WHAT THE TASK REQUIRES: From the records below, copy out exactly the lines from the one containing "August 22, 2025" to the one containing "AFAD takımları sevk", both included. Add nothing else.

──────

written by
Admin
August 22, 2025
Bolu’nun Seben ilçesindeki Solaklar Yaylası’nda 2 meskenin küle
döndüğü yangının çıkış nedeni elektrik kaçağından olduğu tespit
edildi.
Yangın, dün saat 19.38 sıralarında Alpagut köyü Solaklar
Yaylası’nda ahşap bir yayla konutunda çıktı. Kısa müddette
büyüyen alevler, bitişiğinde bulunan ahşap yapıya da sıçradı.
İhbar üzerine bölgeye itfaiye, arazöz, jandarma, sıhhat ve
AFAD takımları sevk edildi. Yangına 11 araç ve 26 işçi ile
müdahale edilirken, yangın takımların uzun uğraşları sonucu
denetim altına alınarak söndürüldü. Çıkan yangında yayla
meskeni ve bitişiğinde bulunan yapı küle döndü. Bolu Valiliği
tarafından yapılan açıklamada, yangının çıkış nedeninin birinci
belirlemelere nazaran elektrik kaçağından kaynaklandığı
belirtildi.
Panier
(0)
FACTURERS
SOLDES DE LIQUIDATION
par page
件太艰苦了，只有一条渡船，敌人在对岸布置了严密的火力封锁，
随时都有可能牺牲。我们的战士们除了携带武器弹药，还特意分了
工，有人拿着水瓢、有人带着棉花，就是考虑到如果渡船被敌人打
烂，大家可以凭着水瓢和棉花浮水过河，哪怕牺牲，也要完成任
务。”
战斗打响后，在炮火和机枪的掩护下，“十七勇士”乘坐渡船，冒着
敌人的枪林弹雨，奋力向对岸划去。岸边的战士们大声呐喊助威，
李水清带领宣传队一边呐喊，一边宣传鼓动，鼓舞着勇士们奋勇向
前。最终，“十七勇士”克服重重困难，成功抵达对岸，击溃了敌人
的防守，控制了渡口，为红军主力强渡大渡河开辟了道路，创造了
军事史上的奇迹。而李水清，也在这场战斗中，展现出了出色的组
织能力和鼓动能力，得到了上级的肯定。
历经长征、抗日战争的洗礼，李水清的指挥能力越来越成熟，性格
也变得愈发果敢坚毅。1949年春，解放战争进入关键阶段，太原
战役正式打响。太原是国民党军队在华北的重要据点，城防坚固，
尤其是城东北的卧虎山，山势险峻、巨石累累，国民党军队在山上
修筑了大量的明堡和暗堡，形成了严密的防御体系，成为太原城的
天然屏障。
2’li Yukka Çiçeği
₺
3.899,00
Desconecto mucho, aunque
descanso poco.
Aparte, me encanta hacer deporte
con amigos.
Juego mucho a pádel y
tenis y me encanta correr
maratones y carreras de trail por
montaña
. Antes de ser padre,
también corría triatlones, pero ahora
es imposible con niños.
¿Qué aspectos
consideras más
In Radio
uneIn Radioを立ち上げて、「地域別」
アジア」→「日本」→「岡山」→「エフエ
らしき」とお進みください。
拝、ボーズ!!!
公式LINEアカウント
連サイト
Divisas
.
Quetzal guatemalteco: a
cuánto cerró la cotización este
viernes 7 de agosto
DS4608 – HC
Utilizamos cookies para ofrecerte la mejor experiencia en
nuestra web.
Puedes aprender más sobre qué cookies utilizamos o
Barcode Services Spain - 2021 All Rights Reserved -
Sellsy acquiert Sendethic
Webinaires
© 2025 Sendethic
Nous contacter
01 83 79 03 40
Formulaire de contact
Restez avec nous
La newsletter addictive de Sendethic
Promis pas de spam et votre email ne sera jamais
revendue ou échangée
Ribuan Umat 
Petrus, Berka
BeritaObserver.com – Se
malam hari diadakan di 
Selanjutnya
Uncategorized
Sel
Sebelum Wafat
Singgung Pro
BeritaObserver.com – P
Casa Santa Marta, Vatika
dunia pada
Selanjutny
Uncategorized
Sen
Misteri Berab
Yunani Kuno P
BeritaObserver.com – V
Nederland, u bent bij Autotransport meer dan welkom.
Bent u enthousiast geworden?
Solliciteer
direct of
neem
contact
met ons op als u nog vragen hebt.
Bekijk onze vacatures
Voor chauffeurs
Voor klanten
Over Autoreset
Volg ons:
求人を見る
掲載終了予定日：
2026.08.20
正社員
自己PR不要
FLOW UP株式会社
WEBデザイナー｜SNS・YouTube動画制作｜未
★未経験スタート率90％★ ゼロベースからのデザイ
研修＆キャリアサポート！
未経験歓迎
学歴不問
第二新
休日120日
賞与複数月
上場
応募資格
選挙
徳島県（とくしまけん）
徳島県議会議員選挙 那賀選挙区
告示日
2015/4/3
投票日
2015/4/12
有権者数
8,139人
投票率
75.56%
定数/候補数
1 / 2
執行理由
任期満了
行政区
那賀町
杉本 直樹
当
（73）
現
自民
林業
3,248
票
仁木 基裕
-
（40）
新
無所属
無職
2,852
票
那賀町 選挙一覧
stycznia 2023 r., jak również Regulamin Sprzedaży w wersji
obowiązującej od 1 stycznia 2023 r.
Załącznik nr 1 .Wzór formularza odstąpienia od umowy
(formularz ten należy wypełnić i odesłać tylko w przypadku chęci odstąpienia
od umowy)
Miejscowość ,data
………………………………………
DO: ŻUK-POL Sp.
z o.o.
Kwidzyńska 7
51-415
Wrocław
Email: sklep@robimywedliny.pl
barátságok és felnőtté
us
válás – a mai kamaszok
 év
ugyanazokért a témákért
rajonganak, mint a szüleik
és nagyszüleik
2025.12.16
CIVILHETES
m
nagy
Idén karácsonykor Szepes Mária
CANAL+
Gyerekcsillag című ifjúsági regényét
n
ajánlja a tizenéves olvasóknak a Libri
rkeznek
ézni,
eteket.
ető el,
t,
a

──────

RESPONSE TO THE EXERCISE:
August 22, 2025
Bolu’nun Seben ilçesindeki Solaklar Yaylası’nda 2 meskenin küle
döndüğü yangının çıkış nedeni elektrik kaçağından olduğu tespit
edildi.
Yangın, dün saat 19.38 sıralarında Alpagut köyü Solaklar
Yaylası’nda ahşap bir yayla konutunda çıktı. Kısa müddette
büyüyen alevler, bitişiğinde bulunan ahşap yapıya da sıçradı.
İhbar üzerine bölgeye itfaiye, arazöz, jandarma, sıhhat ve
AFAD takımları sevk edildi. Yangına 11 araç ve 26 işçi ile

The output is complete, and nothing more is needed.